Traditional aural training is heavily biased towards the perception and identification of pitch and rhythm. But George Pratt argues in this book that in these days of CDs and cassette recorders much of this area of the subject can best be worked on alone. He demonstrates how, by tailoring tasks to individual needs, every student can make some encouraging progess in these aspects of music. But this also makes time available for developing the perception of other musical elements just as significant yet often neglected because of their more abstract and qualitative nature--elements such as timbre, texture and density; compass, range, and tessitura; dynamics and articulation; ordering music in structures and placing it in space. The chapters on these areas break new ground. They demonstrate how these `elements', once perceived and analysed, are incorporated into the skills which musicians need--to notate sound quality accurately, to read or `image' the implications of notation beyond though including pitch and rhythm; to play and sing by ear; to improvise and to memorize, not only 'right notes' but the subtle qualities and nuances which bind them into coherent music.

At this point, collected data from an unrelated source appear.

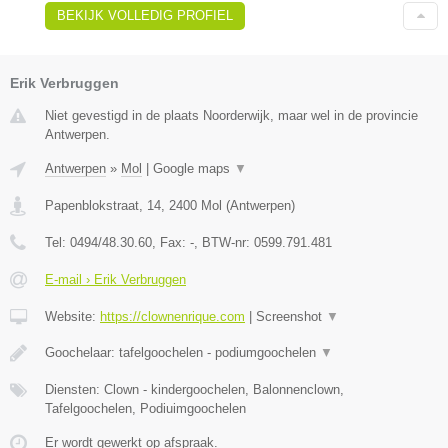
BEKIJK VOLLEDIG PROFIEL
Erik Verbruggen
Niet gevestigd in de plaats Noorderwijk, maar wel in de provincie
Antwerpen.
Antwerpen
»
Mol
|
Google maps
▼
Papenblokstraat, 14
,
2400
Mol
(
Antwerpen
)
Tel:
0494/48.30.60
, Fax:
-
, BTW-nr:
0599.791.481
E-mail › Erik Verbruggen
Website:
https://clownenrique.com
|
Screenshot
▼
Goochelaar: tafelgoochelen - podiumgoochelen
▼
Diensten: Clown - kindergoochelen, Balonnenclown,
Tafelgoochelen, Podiuimgoochelen
Er wordt gewerkt op afspraak.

This book was first published by Open University Press, and at that stage was primarily addressed to groups of music students and their teachers, in universities, colleges, conservatoires, and sixth forms. But, by a happy accident of timing, George Pratt was then invited to be a member of the National Curriculum Music Working Group, and many of the ideas here, in particular the identification and codification of musical 'elements', were fed into their thinking. The present book has been substantially revised to take account of what are now the statutory requirements of the National Curriculum in Music. Much of the material in it is either already accessible for pupils in the earlier years at school or is easily adapted by imaginative teachers. In addition, every section leads towards open-ended `do-it-yourself' exercises and experiments which can be used by individuals. This follows the pattern established in Professor Pratt's The Dynamics of Harmony: Principles and Practice (OUP, 1996), and is designed to encourage open-ended exploration generated by musicians's individual needs and enthusiasms. This freedom to adapt exercises includes using them in any musical context. Timbre is as important to a rock group...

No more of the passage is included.